You cannot argue with a five tries to nil score line, two individual performances (by Paul O’Connell and Rob Kearney) which had Lions class written all over them, and an Italian first half storm which was calmly and solidly rebuffed.
Ireland return home this morning justified in quiet satisfaction at the important blocks they are building in what they hope may be a Grand Slam year.
There are no false boasts, no fluffing up of feathers among Ireland’s rugby men. But their dedication to the task at hand and their determination to see the job through is becoming very apparent.
The Irish defence had to be committed, durable and rigid in concentration in the first half to keep the Italians out. 38-9 might sound like a rout and in the end it was. But that first half was different. Italy hammered away at times and the Irish rearguard, in which Ulster’s Stephen Ferris (below) was again highly industrious, had to earn its corn.
But when the time came to turn the screw, Ireland did it with brutal effectiveness. Italy led 9-7 in the last moments of the first half and were desperate to take a lead into the half-time break. But the Irish broke them, physically and mentally, with Luke Fitgerald’s first try in injury time, made for him by a typical Ferris blast around the fringes.
That gave Ireland a 14-9 interval lead and Italy were never the same side in the second half.
Even coach Declan Kidney admitted Ireland were lucky to get their first try, although Tommy Bowe took it superbly in a 65 metre sprint to the line.
But it was more the general commitment to the cause, the willingness to work calmly through adversities such as Ronan O’Gara’s sin binning late in the first half, and the overall sense that they remained composed that was most impressive about this Irish performance.

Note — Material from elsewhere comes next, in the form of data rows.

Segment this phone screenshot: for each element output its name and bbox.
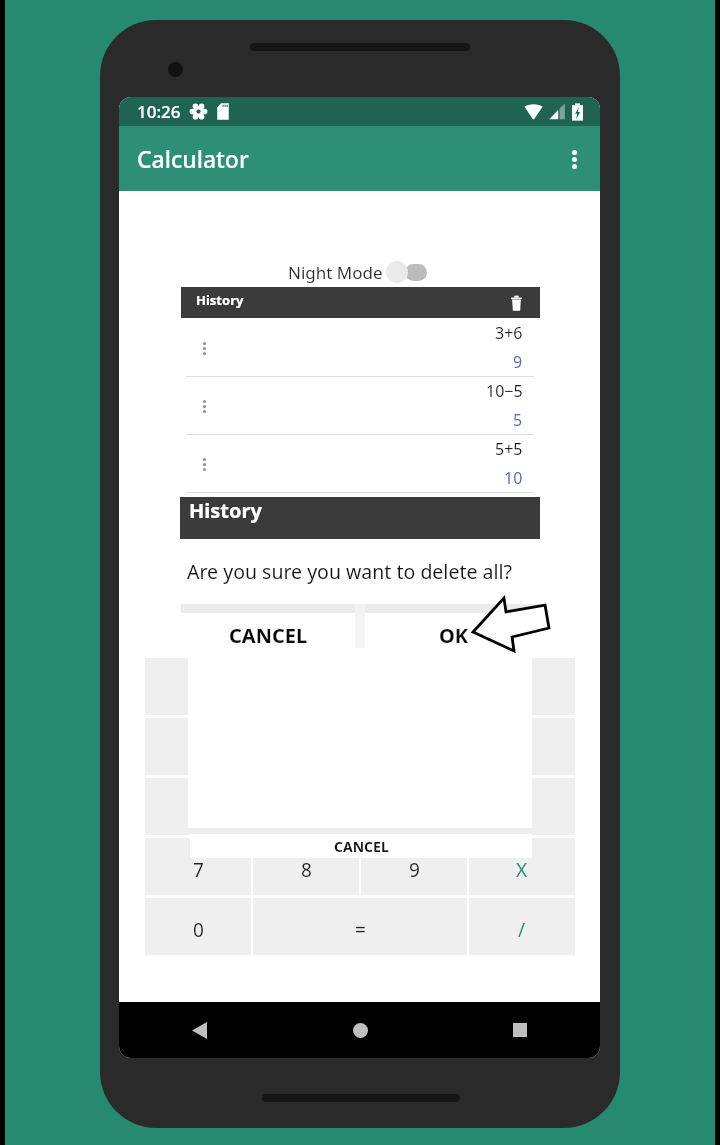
staticText: History xyxy=(189,497,262,524)
button[interactable]: Entry options xyxy=(186,377,534,434)
button[interactable]: Back xyxy=(119,1002,280,1058)
button[interactable]: 8 xyxy=(253,838,359,895)
button[interactable]: Home xyxy=(280,1002,440,1058)
staticText: 10−5 xyxy=(486,380,523,402)
staticText: 5+5 xyxy=(495,438,523,460)
staticText: 5 xyxy=(513,409,523,431)
button[interactable]: X xyxy=(469,838,575,895)
button[interactable]: CANCEL xyxy=(190,834,532,858)
button[interactable] xyxy=(469,778,575,835)
staticText: 7 xyxy=(193,857,204,883)
staticText: 10 xyxy=(504,467,523,489)
button[interactable]: Entry options xyxy=(196,340,212,356)
button[interactable]: / xyxy=(469,898,575,955)
button[interactable] xyxy=(469,658,575,715)
staticText: 8 xyxy=(301,857,312,883)
staticText: Are you sure you want to delete all? xyxy=(187,558,512,585)
staticText: 9 xyxy=(513,351,523,373)
staticText: = xyxy=(355,917,366,943)
staticText: 10:26 xyxy=(137,100,181,123)
button[interactable]: 7 xyxy=(145,838,251,895)
button[interactable]: Entry options xyxy=(186,435,534,492)
button[interactable] xyxy=(145,658,251,715)
button[interactable]: Entry options xyxy=(196,456,212,472)
button[interactable]: = xyxy=(253,898,467,955)
staticText: OK xyxy=(439,622,469,649)
button[interactable] xyxy=(361,778,467,835)
button[interactable]: Delete all history xyxy=(507,294,525,312)
button[interactable]: Entry options xyxy=(186,319,534,376)
staticText: X xyxy=(516,857,528,883)
staticText: CANCEL xyxy=(229,622,308,649)
button[interactable] xyxy=(145,718,251,775)
button[interactable]: 9 xyxy=(361,838,467,895)
staticText: History xyxy=(196,291,244,309)
staticText: 9 xyxy=(409,857,420,883)
staticText: CANCEL xyxy=(334,837,389,856)
staticText: Calculator xyxy=(137,143,249,174)
button[interactable]: Entry options xyxy=(196,398,212,414)
staticText: 0 xyxy=(193,917,204,943)
staticText: 3+6 xyxy=(495,322,523,344)
staticText: Night Mode xyxy=(288,261,383,284)
button[interactable] xyxy=(145,778,251,835)
button[interactable]: History xyxy=(181,287,540,318)
button[interactable]: Night Mode xyxy=(288,257,427,287)
button[interactable] xyxy=(253,778,359,835)
button[interactable]: OK xyxy=(365,615,541,655)
button[interactable] xyxy=(469,718,575,775)
button[interactable]: CANCEL xyxy=(181,615,355,655)
staticText: / xyxy=(518,917,526,943)
button[interactable]: Recent apps xyxy=(440,1002,600,1058)
button[interactable]: 0 xyxy=(145,898,251,955)
button[interactable]: More options xyxy=(556,141,592,177)
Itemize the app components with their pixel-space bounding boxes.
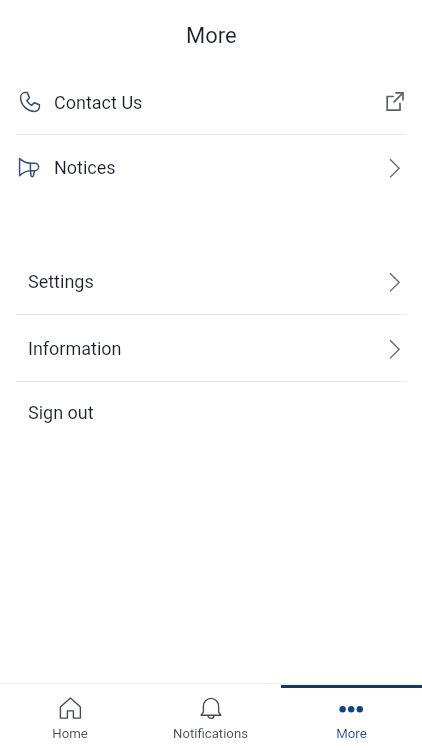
staticText: Home (52, 726, 88, 741)
other: Open Settings (382, 269, 406, 293)
staticText: Sign out (28, 402, 94, 423)
button[interactable]: Information (0, 315, 422, 381)
button[interactable]: Settings (0, 248, 422, 314)
other: Open Information (382, 336, 406, 360)
button[interactable]: Home (0, 683, 140, 750)
button[interactable]: Notices (0, 135, 422, 199)
staticText: Contact Us (54, 92, 143, 113)
staticText: Settings (28, 271, 94, 292)
other: Open Notices (382, 155, 406, 179)
button[interactable]: More (281, 683, 422, 750)
staticText: Information (28, 338, 122, 359)
other: Opens in an external app (382, 90, 406, 114)
button[interactable]: Notifications (140, 683, 281, 750)
button[interactable]: Sign out (0, 382, 422, 442)
staticText: Notifications (173, 726, 248, 741)
staticText: More (336, 726, 367, 741)
staticText: Notices (54, 157, 116, 178)
staticText: More (186, 23, 237, 49)
button[interactable]: Contact Us (0, 70, 422, 134)
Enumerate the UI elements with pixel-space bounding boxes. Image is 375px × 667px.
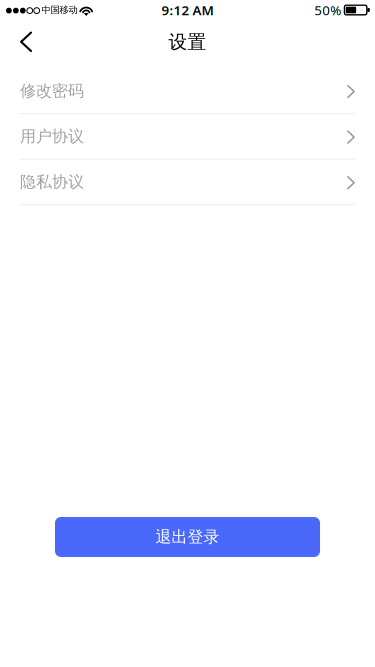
staticText: 隐私协议 <box>20 172 84 192</box>
button[interactable]: 退出登录 <box>55 517 320 557</box>
staticText: 设置 <box>168 30 206 53</box>
staticText: 退出登录 <box>156 527 220 547</box>
staticText: 9:12 AM <box>162 1 214 19</box>
staticText: 用户协议 <box>20 127 84 146</box>
button[interactable]: Back <box>0 20 45 64</box>
button[interactable]: 隐私协议 <box>0 160 375 205</box>
staticText: 修改密码 <box>20 81 84 101</box>
staticText: 中国移动 <box>42 4 78 16</box>
button[interactable]: 用户协议 <box>0 114 375 160</box>
button[interactable]: 修改密码 <box>0 68 375 114</box>
staticText: 50% <box>314 1 341 19</box>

Kidney wisely refused to get carried away in the light of his team’s second successful step along what could be the road to a Grand Slam decider against Wales in Cardiff on the final day of the season. He was even reluctant to forecast likely events against England in Dublin on Saturday week, saying: “We cannot be so arrogant as to say what sort of a game we would hope to impose on England. Rugby matches at this level are not like that.”
No-one in the Irish camp was going overboard and that’s the best news of all. Too many Irish sides of the past have been celebrating Grand Slams before half the season was over. This squad isn’t like that and they’re stronger for it.
Ireland won 47 balls in their opponents’ 22 to just three by the Italians in the same position, a revealing statistic. But Ireland’s supremacy was obvious far from the statistics board.
Kearney was simply a colossus at the back, his excellence matched by Paul O’Connell up front. O’Connell asks nothing of any man that he isn’t prepared to do himself, a quality that may well earn him the Lions captaincy this summer.
But the general work ethic throughout the side and what Brian O’Driscoll called the good mix between youth and experience in the team, is serving Ireland mighty well at present. Bring on England at Croke Park on Saturday week.